• _What is being asked_
In the entries below, identify every line with the string "https" and copy it.

■ ■ ■

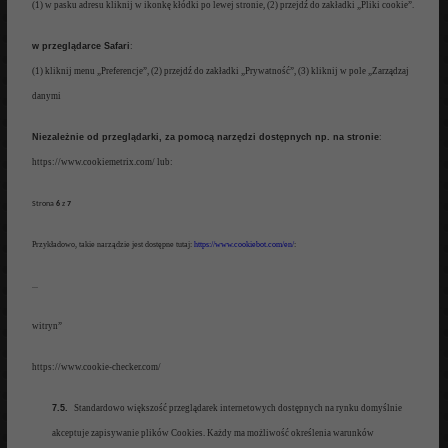
(1) w pasku adresu kli
knij w ikonkę kłódki po lewej stronie, (2) przejdź do zakładki „Pliki cookie”.
w przeglądarce Safari
:
(1) kliknij menu
„Preferencje”, (2)
przej
dź do zakładki „Prywatność”
, (3)
kliknij w pole „Zarzą
dzaj
danymi
N
iezależnie od przeglądarki, za pomocą narzędzi dostępnych np. na
stronie
:
https://www.cookiemetrix.com/ lub:
Strona
6
z
7
Przykład
owo
, takie narząd
zi
e jest dostępne
tutaj:
https://www.cookiebot.com/en/
:
...
witryn”
https://www.cookie-checker.com/
7.5.
Standardowo wi
ększość przeglądarek int
erneto
wych dostępnych
na rynku domy
ślnie
akceptuje zapisywa
ni
e plików
Cookies.
Każdy ma możliwość określenia warunków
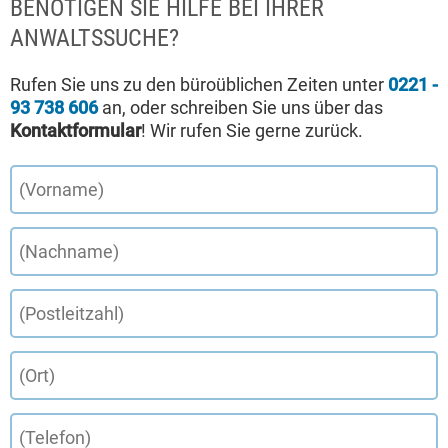
BENÖTIGEN SIE HILFE BEI IHRER
ANWALTSSUCHE?
Rufen Sie uns zu den büroüblichen Zeiten unter
0221 -
93 738 606
an, oder schreiben Sie uns über das
Kontaktformular
! Wir rufen Sie gerne zurück.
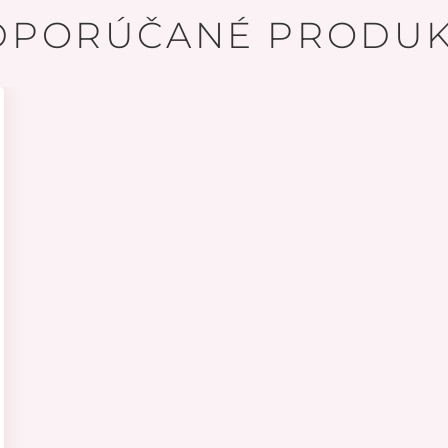
DPORÚČANÉ PRODUK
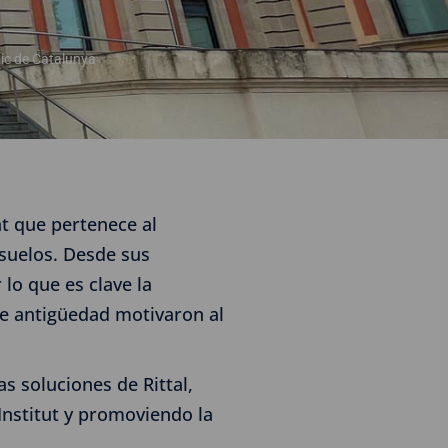
gic de Catalunya
at que pertenece al
 suelos. Desde sus
lo que es clave la
de antigüedad motivaron al
s soluciones de Rittal,
Institut y promoviendo la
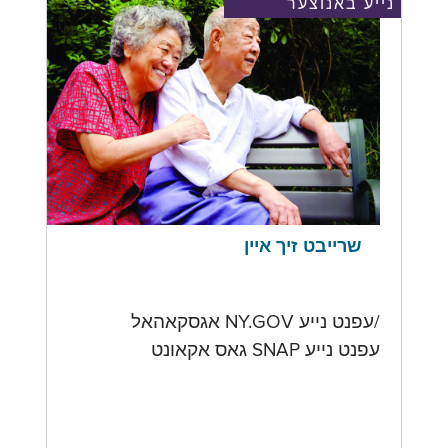
נייע באנוצער
שרייבט זיך איין
/עפנט נייע NY.GOV אגסקאהאל
עפנט נייע SNAP גאס אקאונט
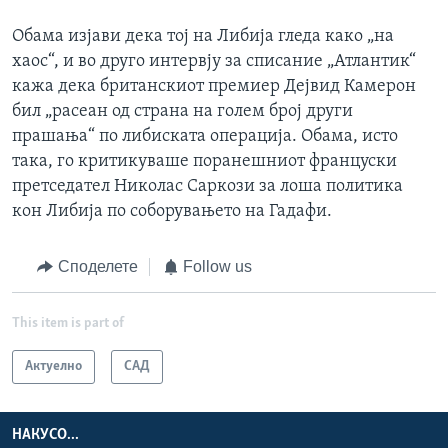
Обама изјави дека тој на Либија гледа како „на
хаос“, и во друго интервју за списание „Атлантик“
кажа дека британскиот премиер Дејвид Камерон
бил „расеан од страна на голем број други
прашања“ по либиската операција. Обама, исто
така, го критикуваше поранешниот француски
претседател Николас Саркози за лоша политика
кон Либија по соборувањето на Гадафи.
Споделете
Follow us
This item is part of
Актуелно
САД
НАКУСО...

■ ■ ■

• _Result for this task_
https://www.cookiemetrix.com/ lub:
https://www.cookiebot.com/en/
https://www.cookie-checker.com/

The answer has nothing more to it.